(Data to process)
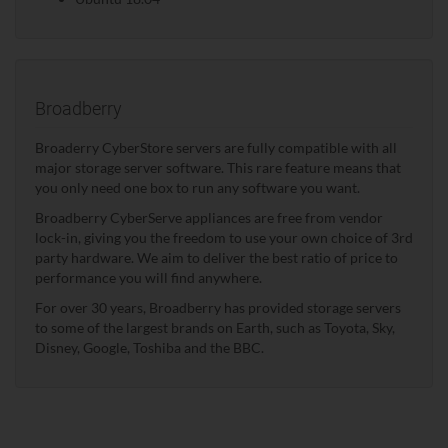
Broadberry
Broaderry CyberStore servers are fully compatible with all
major storage server software. This rare feature means that
you only need one box to run any software you want.
Broadberry CyberServe appliances are free from vendor
lock-in, giving you the freedom to use your own choice of 3rd
party hardware. We aim to deliver the best ratio of price to
performance you will find anywhere.
For over 30 years, Broadberry has provided storage servers
to some of the largest brands on Earth, such as Toyota, Sky,
Disney, Google, Toshiba and the BBC.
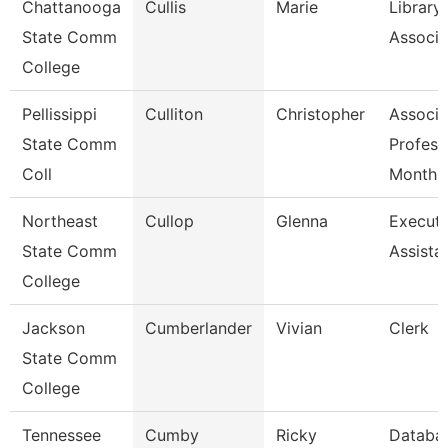
Chattanooga
Cullis
Marie
Library
State Comm
Associa
College
Pellissippi
Culliton
Christopher
Associa
State Comm
Profess
Coll
Month
Northeast
Cullop
Glenna
Executi
State Comm
Assista
College
Jackson
Cumberlander
Vivian
Clerk
State Comm
College
Tennessee
Cumby
Ricky
Databa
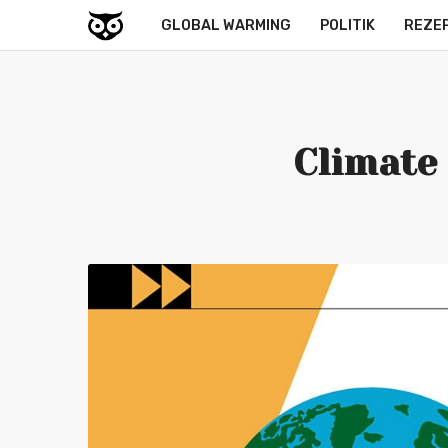
GLOBAL WARMING
POLITIK
REZE
Climate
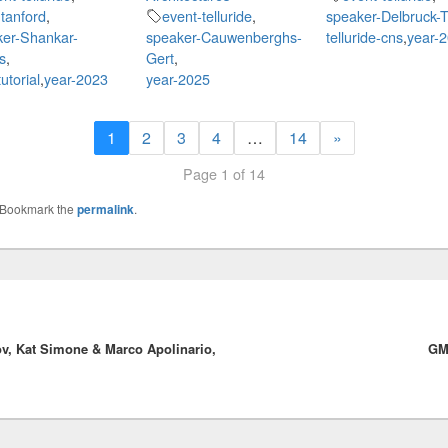
tanford
,
event-telluride
,
speaker-Delbruck-T
ker-Shankar-
speaker-Cauwenberghs-
telluride-cns
,
year-
s
,
Gert
,
utorial
,
year-2023
year-2025
1
2
3
4
…
14
»
Page 1 of 14
 Bookmark the
permalink
.
v, Kat Simone & Marco Apolinario,
GM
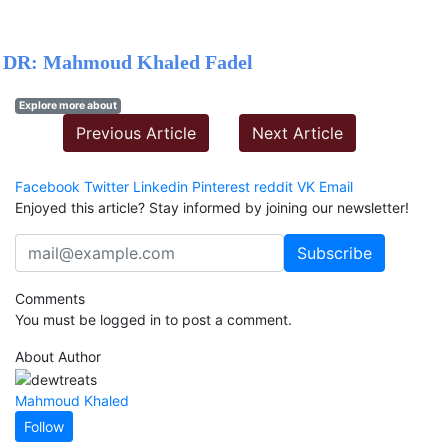
DR: Mahmoud Khaled Fadel
Explore more about
Previous Article
Next Article
Facebook
Twitter
Linkedin
Pinterest
reddit
VK
Email
Enjoyed this article? Stay informed by joining our newsletter!
Comments
You must be logged in to post a comment.
About Author
Mahmoud Khaled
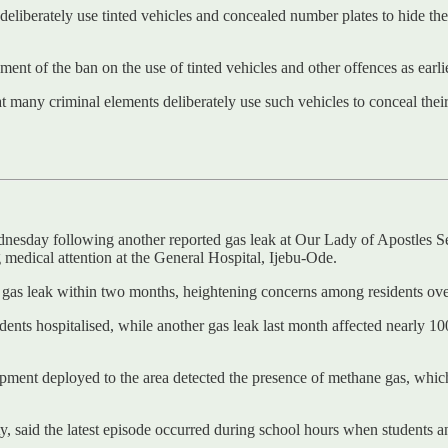
 deliberately use tinted vehicles and concealed number plates to hide the
nt of the ban on the use of tinted vehicles and other offences as earlie
at many criminal elements deliberately use such vehicles to conceal their
ednesday following another reported gas leak at Our Lady of Apostles
 medical attention at the General Hospital, Ijebu-Ode.
s gas leak within two months, heightening concerns among residents over
students hospitalised, while another gas leak last month affected nearly 
pment deployed to the area detected the presence of methane gas, which o
 said the latest episode occurred during school hours when students an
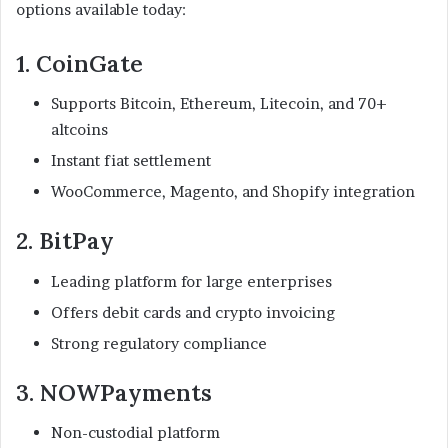
options available today:
1. CoinGate
Supports Bitcoin, Ethereum, Litecoin, and 70+
altcoins
Instant fiat settlement
WooCommerce, Magento, and Shopify integration
2. BitPay
Leading platform for large enterprises
Offers debit cards and crypto invoicing
Strong regulatory compliance
3. NOWPayments
Non-custodial platform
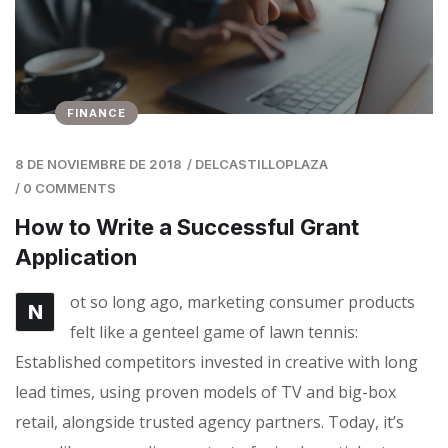
FINANCE
8 DE NOVIEMBRE DE 2018
/
DELCASTILLOPLAZA
/
0 COMMENTS
How to Write a Successful Grant
Application
ot so long ago, marketing consumer products
N
felt like a genteel game of lawn tennis:
Established competitors invested in creative with long
lead times, using proven models of TV and big-box
retail, alongside trusted agency partners. Today, it’s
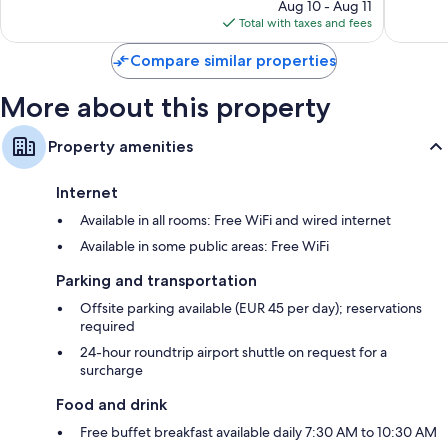
price
1,007
965
Aug 10 - Aug 11
is
reviews
reviews
Total with taxes and fees
$277
Compare similar properties
More about this property
Property amenities
Internet
Available in all rooms: Free WiFi and wired internet
Available in some public areas: Free WiFi
Parking and transportation
Offsite parking available (EUR 45 per day); reservations
required
24-hour roundtrip airport shuttle on request for a
surcharge
Food and drink
Free buffet breakfast available daily 7:30 AM to 10:30 AM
(End Data to process)
Exercise details: The lines above that include "vehicles" should each be listed.

Expected answer:
 deliberately use tinted vehicles and concealed number plates to hide the
nt of the ban on the use of tinted vehicles and other offences as earlie
at many criminal elements deliberately use such vehicles to conceal their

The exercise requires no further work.